*Prompt:*
Present exactly, and only, the lines running from the line that contains "Free forever trial • No credit card required." through the end of the entries below.

*** Opening of Provided entries ***

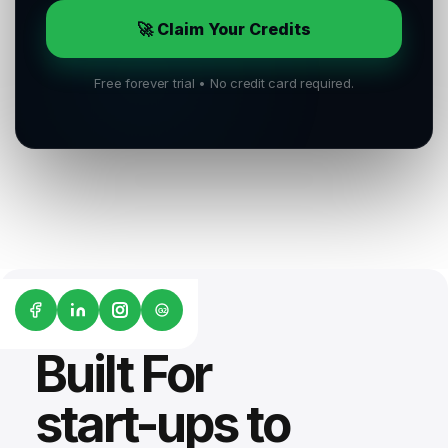
🚀 Claim Your Credits
Free forever trial • No credit card required.
G2
Built For
start-ups to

*** Close of Provided entries ***

*Solved exercise:*
Free forever trial • No credit card required.
G2
Built For
start-ups to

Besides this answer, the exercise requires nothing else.